Murray S. Davis (a sociologist) wrote that, “A theorist is considered great, not because his theories are true, but because they are interesting.”
I hope that the topics that I write about not only have some truth to them, but that you find them interesting.
Since the beginning of the year 2018, we have been in volatile and confusing markets. We left 2017 with great positive returns, especially from the technology stocks, and the markets in general. Not surprisingly, we kind of expected the party to continue. Unfortunately, to date we have not had the same results. The markets entered into correction territory at the beginning of the year and are still struggling.
As most of my clients know, I was expecting and preparing for market weakness or a correction since the early fall of 2017. I often gave the analogy that the market was like a marathon runner. It, too, needs to take a break after a big run. I had the right idea, just the wrong timing. The market had more stamina than I realized.
I have a new young investor that began with me in the late spring of last year. He is the son of a long time client of mine. He and his new wife opened up TFSAs with me and deposited cash. I suggested investing about 30% of it in solid Canadian blue chip stocks that pay a dividend, 30% in growth companies in both Canada and the US and to hold the remaining 40% in cash. I explained that I was expecting a pullback in the market and that I wanted to keep some cash for when stocks “go on sale”.
Fast forward to late October and he called me to discuss his portfolio. He wanted to invest the rest of the cash in stocks and felt that he was missing out on the big market wave. At this point the TSX had a return of about 4% and the DJIA 17% for the year. The technology NASDAQ index was up a whopping 22%.
My conversation with this new investor went something like this. “You have a low risk profile. You don’t like to lose money, mind you nobody does. I get it that you’re afraid of missing out. You want to make money and you want to make it now. A good investor needs to learn patience. It’s my job to stop you from being an emotional investor and help you become an intelligent investor.
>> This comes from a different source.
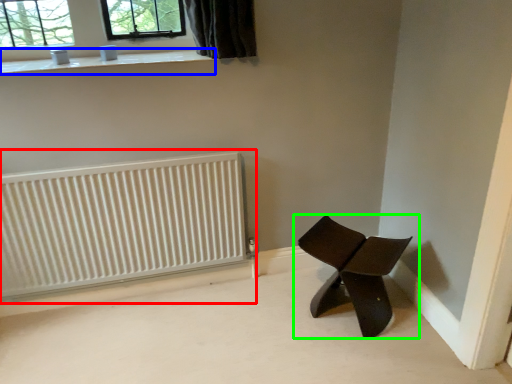 Question: Considering the real-world distances, which object is farthest from radiator (highlighted by a red box)? window sill (highlighted by a blue box) or chair (highlighted by a green box)?

Choices:
 (A) window sill
 (B) chair

Answer: (B) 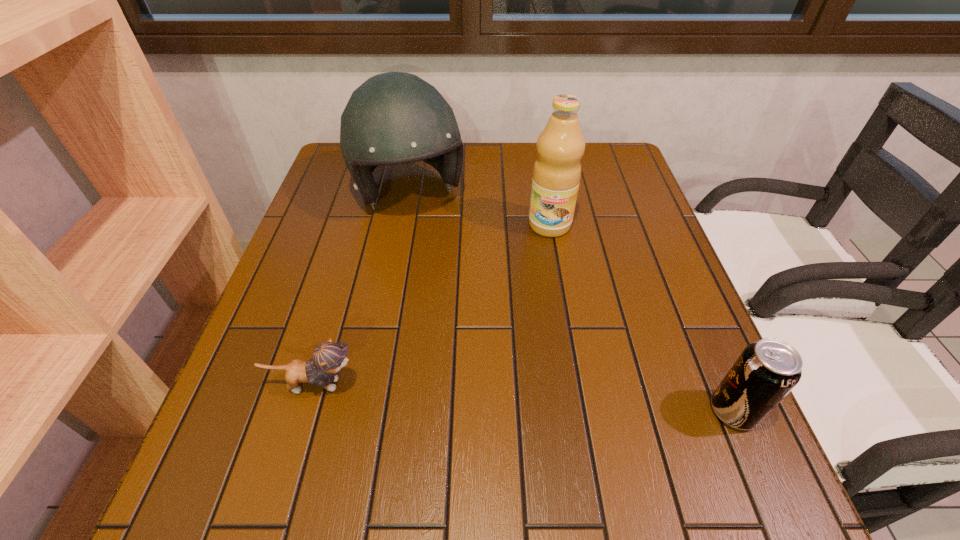 Image resolution: width=960 pixels, height=540 pixels. Identify the location of blank space that satisfies the following two spatial constraints: 1. on the front side of the football helmet; 2. on the left side of the olive oil. (404, 225).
I’m telling you not to jump in fully invested in the market when it is reaching new highs. Wait for that stock to go on sale.”
“Ok”, he finally says. “Yes, I don’t want to lose money. I’ll wait……but if you know of a stock that’s going to go up, can you give me a call?!”
My response to him was, “I appreciate your confidence in my abilities, but, remember, I too am human. If I really knew which stocks were only going to go up I’d be on a beach!”
Investing involves a lot of research so you can make an informed, well thought out choices. There is never an assured way of predicting the unknown. Always be accepting that unforeseen events can happen, and be prepared to make a change, or sometimes sit tight, as a result.